Your answer must be the full listing, word for word, with no images in it.
---- Supplied records
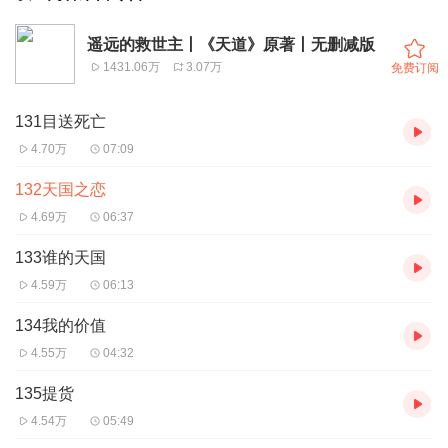
遥远的救世主丨《天道》原著丨无删减版
1431.06万
3.07万
免费订阅
131目送死亡
4.70万
07:09
132天国之恋
4.69万
06:37
133谁的天国
4.59万
06:13
134我的价值
4.55万
04:32
135提货
4.54万
05:49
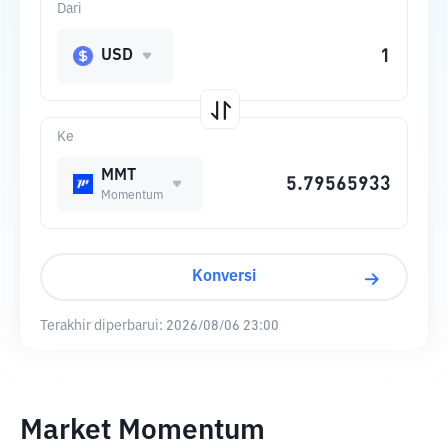
Dari
USD
Ke
MMT
Momentum
Konversi
Terakhir diperbarui:
2026/08/06 23:00
Market Momentum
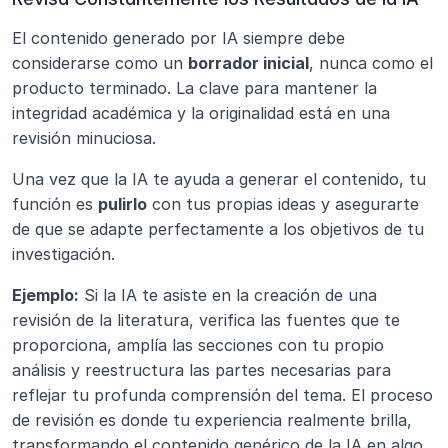
El contenido generado por IA siempre debe 
considerarse como un 
borrador inicial
, nunca como el 
producto terminado. La clave para mantener la 
integridad académica y la originalidad está en una 
revisión minuciosa.
Una vez que la IA te ayuda a generar el contenido, tu 
función es 
pulirlo
 con tus propias ideas y asegurarte 
de que se adapte perfectamente a los objetivos de tu 
investigación.
Ejemplo:
 Si la IA te asiste en la creación de una 
revisión de la literatura, verifica las fuentes que te 
proporciona, amplía las secciones con tu propio 
análisis y reestructura las partes necesarias para 
reflejar tu profunda comprensión del tema. El proceso 
de revisión es donde tu experiencia realmente brilla, 
transformando el contenido genérico de la IA en algo 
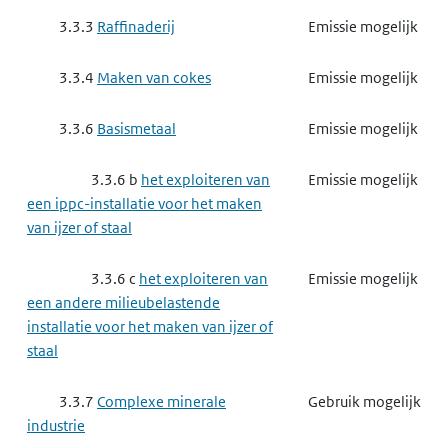
3.3.3
Raffinaderij
Emissie mogelijk
3.3.4
Maken van cokes
Emissie mogelijk
3.3.6
Basismetaal
Emissie mogelijk
3.3.6 b
het exploiteren van
Emissie mogelijk
een ippc-installatie voor het maken
van ijzer of staal
3.3.6 c
het exploiteren van
Emissie mogelijk
een andere milieubelastende
installatie voor het maken van ijzer of
staal
3.3.7
Complexe minerale
Gebruik mogelijk
industrie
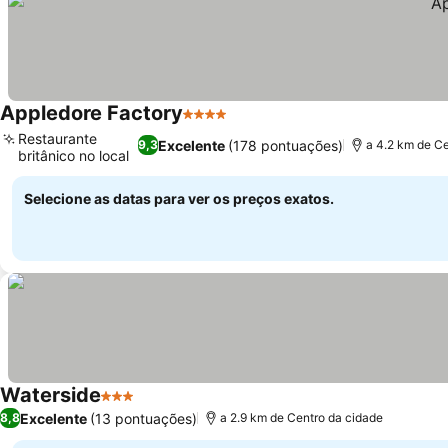
Appledore Factory
4 Estrelas
Restaurante
Excelente
(178 pontuações)
9,3
a 4.2 km de Ce
britânico no local
Selecione as datas para ver os preços exatos.
Waterside
3 Estrelas
Excelente
(13 pontuações)
8,8
a 2.9 km de Centro da cidade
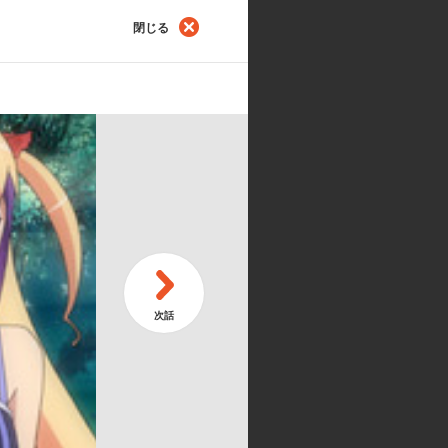
閉じる
第
砕けた鏡―
決
第
―灼熱の使者―
散
邑子／ジークリンデ・パウムガルド:
／ドラゴン＆メカデザイン:石垣純哉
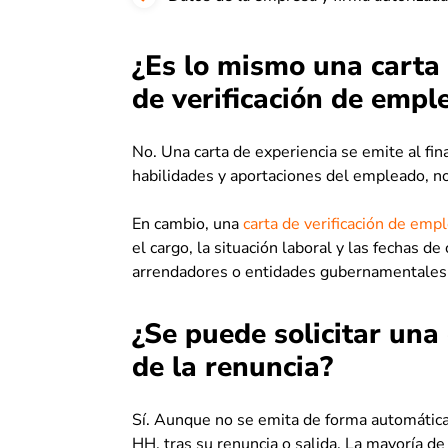
¿Es lo mismo una carta 
de verificación de empl
No. Una carta de experiencia se emite al fina
habilidades y aportaciones del empleado, 
En cambio, una
carta de verificación de emp
el cargo, la situación laboral y las fechas de
arrendadores o entidades gubernamentales
¿Se puede solicitar una
de la renuncia?
Sí. Aunque no se emita de forma automática
HH. tras su renuncia o salida. La mayoría d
--------
== Result for this task ==
遥远的救世主丨《天道》原著丨无删减版
1431.06万
3.07万
免费订阅
131目送死亡
4.70万
07:09
132天国之恋
4.69万
06:37
133谁的天国
4.59万
06:13
134我的价值
4.55万
04:32
135提货
4.54万
05:49
Dari
USD
Ke
MMT
Momentum
Konversi
Terakhir diperbarui:
2026/08/06 23:00
Market Momentum
El contenido generado por IA siempre debe 
considerarse como un 
borrador inicial
, nunca como el 
producto terminado. La clave para mantener la 
integridad académica y la originalidad está en una 
revisión minuciosa.
Una vez que la IA te ayuda a generar el contenido, tu 
función es 
pulirlo
 con tus propias ideas y asegurarte 
de que se adapte perfectamente a los objetivos de tu 
investigación.
Ejemplo:
 Si la IA te asiste en la creación de una 
revisión de la literatura, verifica las fuentes que te 
proporciona, amplía las secciones con tu propio 
análisis y reestructura las partes necesarias para 
reflejar tu profunda comprensión del tema. El proceso 
de revisión es donde tu experiencia realmente brilla, 
transformando el contenido genérico de la IA en algo 
3.3.3
Raffinaderij
Emissie mogelijk
3.3.4
Maken van cokes
Emissie mogelijk
3.3.6
Basismetaal
Emissie mogelijk
3.3.6 b
het exploiteren van
Emissie mogelijk
een ippc-installatie voor het maken
van ijzer of staal
3.3.6 c
het exploiteren van
Emissie mogelijk
een andere milieubelastende
installatie voor het maken van ijzer of
staal
3.3.7
Complexe minerale
Gebruik mogelijk
industrie
Appledore Factory
4 Estrelas
Restaurante
Excelente
(178 pontuações)
9,3
a 4.2 km de Ce
britânico no local
Selecione as datas para ver os preços exatos.
Waterside
3 Estrelas
Excelente
(13 pontuações)
8,8
a 2.9 km de Centro da cidade
閉じる
第
砕けた鏡―
決
第
―灼熱の使者―
散
邑子／ジークリンデ・パウムガルド:
／ドラゴン＆メカデザイン:石垣純哉
¿Es lo mismo una carta 
de verificación de empl
No. Una carta de experiencia se emite al fina
habilidades y aportaciones del empleado, 
En cambio, una
carta de verificación de emp
el cargo, la situación laboral y las fechas de
arrendadores o entidades gubernamentales
¿Se puede solicitar una
de la renuncia?
Sí. Aunque no se emita de forma automática
HH. tras su renuncia o salida. La mayoría d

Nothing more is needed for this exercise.